Money buys peace of mind when we are able to live within our budget and save for the future. In the present, you will sleep better knowing you have some money in reserve in the event of an emergency. Looking into the future, you will be happy knowing you have built up enough of a nest egg to enable you to retire and live independently for as long as possible. In a six-month experiment, people who received cash transfers of $10,000 generally reported feeling happier than people who did not receive the payment. A recent experiment suggests that money can indeed buy happiness — at least for six months, among households making up to $123,000 a year.
However, this isn't always the case. Some believe that true happiness comes from within and can't be bought. Money can buy a lot of things, but not everything. A happy family, for example, is something you cannot buy. You must work hard to build a good relationship and maintain it. These emotional connections formed are the key to happiness. Once you allow money to become your source of happiness, you will never be satisfied. You will always want more because that shiny, new thing will become old and used one day. With technology introducing new products at lightning speed, there will always be a carrot dangling for you to reach for.

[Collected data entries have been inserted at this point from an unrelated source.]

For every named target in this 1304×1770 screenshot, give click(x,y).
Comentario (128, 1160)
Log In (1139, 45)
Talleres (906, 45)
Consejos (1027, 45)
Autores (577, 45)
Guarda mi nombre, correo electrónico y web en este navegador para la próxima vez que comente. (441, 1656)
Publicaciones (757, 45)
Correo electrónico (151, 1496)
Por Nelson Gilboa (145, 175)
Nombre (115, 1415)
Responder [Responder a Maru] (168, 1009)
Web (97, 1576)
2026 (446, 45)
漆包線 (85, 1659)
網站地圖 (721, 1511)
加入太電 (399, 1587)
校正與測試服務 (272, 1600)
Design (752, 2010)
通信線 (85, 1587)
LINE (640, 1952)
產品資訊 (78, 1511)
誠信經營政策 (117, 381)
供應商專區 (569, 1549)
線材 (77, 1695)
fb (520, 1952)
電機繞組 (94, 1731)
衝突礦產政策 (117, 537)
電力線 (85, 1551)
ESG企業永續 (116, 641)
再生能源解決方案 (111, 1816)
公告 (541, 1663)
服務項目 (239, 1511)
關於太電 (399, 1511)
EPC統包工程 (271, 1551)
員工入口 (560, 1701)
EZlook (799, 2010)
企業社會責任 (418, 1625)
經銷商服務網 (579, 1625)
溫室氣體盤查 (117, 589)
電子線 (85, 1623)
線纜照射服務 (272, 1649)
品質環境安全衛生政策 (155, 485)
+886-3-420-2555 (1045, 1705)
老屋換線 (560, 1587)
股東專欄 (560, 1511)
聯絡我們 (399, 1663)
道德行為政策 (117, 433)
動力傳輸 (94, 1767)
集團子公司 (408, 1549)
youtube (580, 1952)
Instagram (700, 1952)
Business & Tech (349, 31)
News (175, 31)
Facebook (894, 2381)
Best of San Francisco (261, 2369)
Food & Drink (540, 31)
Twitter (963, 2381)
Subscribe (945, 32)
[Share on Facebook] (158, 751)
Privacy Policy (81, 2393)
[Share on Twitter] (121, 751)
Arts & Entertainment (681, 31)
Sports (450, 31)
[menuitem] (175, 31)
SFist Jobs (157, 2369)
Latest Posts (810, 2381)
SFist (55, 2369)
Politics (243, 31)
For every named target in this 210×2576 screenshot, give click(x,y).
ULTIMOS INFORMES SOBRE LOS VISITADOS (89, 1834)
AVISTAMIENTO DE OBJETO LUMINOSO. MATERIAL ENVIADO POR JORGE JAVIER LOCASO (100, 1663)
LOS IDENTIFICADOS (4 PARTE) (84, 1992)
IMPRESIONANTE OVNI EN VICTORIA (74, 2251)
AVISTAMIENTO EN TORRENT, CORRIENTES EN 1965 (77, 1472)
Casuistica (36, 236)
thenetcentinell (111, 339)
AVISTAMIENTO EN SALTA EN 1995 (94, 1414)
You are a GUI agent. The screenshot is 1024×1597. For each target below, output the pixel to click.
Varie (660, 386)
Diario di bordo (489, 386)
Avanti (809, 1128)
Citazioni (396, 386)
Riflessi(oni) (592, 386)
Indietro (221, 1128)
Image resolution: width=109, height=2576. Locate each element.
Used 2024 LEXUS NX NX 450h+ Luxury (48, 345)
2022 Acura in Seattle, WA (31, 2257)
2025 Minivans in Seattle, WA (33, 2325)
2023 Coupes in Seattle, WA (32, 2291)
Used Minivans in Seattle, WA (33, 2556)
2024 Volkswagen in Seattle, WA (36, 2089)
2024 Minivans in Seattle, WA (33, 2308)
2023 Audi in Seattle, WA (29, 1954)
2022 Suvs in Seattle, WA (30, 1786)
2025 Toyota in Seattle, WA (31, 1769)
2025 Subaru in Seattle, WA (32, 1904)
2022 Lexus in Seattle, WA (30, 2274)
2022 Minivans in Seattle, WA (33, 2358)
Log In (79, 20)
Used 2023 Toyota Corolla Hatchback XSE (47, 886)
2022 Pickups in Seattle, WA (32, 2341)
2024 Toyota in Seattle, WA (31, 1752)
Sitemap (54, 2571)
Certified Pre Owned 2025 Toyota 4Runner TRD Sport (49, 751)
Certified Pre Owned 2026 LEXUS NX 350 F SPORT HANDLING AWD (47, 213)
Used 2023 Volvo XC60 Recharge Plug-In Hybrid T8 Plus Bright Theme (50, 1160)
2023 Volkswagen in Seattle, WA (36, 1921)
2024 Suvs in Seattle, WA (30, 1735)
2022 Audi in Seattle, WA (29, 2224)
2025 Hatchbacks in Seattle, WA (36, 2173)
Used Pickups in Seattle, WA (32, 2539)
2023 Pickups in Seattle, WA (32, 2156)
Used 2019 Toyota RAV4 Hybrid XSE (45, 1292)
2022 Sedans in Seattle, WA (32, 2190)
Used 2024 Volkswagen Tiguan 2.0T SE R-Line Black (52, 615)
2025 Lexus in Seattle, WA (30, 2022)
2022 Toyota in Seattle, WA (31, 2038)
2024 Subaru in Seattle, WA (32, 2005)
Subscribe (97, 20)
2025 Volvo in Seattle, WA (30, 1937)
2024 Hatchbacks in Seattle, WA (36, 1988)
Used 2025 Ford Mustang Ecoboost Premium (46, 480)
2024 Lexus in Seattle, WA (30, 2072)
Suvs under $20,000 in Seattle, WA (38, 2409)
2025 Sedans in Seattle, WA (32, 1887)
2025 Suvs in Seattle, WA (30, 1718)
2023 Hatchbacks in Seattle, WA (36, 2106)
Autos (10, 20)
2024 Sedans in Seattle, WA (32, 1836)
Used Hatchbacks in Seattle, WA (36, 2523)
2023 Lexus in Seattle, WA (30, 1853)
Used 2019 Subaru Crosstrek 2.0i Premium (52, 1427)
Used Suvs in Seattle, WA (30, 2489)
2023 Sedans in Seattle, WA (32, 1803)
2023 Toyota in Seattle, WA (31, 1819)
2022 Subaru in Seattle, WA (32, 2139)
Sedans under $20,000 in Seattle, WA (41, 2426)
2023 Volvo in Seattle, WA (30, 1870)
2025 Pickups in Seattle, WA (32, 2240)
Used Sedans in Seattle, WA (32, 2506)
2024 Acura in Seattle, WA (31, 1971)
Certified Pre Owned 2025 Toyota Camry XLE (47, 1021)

Although it may seem like the wealthy are surrounded by an extensive and devoted entourage, oftentimes those friends tend to fade away if the money diminishes or someone more affluent and influential arrives on the scene. Happiness comes from doing the things you love, not from your bank account balance. As for the passions that require money, such as travel and sporting adventures, budgeting and prioritizing will enable you to spend money on what is important to you. What’s more, not only does having plenty of money have nothing to do with the happiness of living a passionate life, but it can even have the opposite effect, too. For instance, money can bring about more debt and worry, which leads to unhappiness. Or it can lead people into temptation such as substance abuse and gambling addiction. The pursuit of money often creates anxiety because there is always the possibility of losing money. The richest person you know probably spends most of their time solving business problems rather than pleasant activities.
Overall, there are many factors that can determine someone's opinion on whether they believe money can buy happiness including your upbringing. Someone who has been brought up with not a lot of money may believe that money does indeed buy happiness as they would appreciate the money a lot more and would put it towards something that matters to them. Whereas someone who has already been brought up having money, might say that it doesn't buy happiness as they have lost some appreciation of the value of money and therefore requires something different to make them happy. But there is no right or wrong in this case as it is purely based on personal experiences. Just know that you can still be happy without money as you start to appreciate the smaller things in life more. Money provides many social advantages that may not be as readily available without it, but money won’t solve all of your problems. Nor will it be able to heal your psychological wounds. Some people see money as a fix for all their issues in life, inner turmoil, and outer obstacles, but it never is the answer to everything. Money can’t buy happiness in the long run, but it can help make life easier. These feelings are transient, but while they last, it feels good to have money.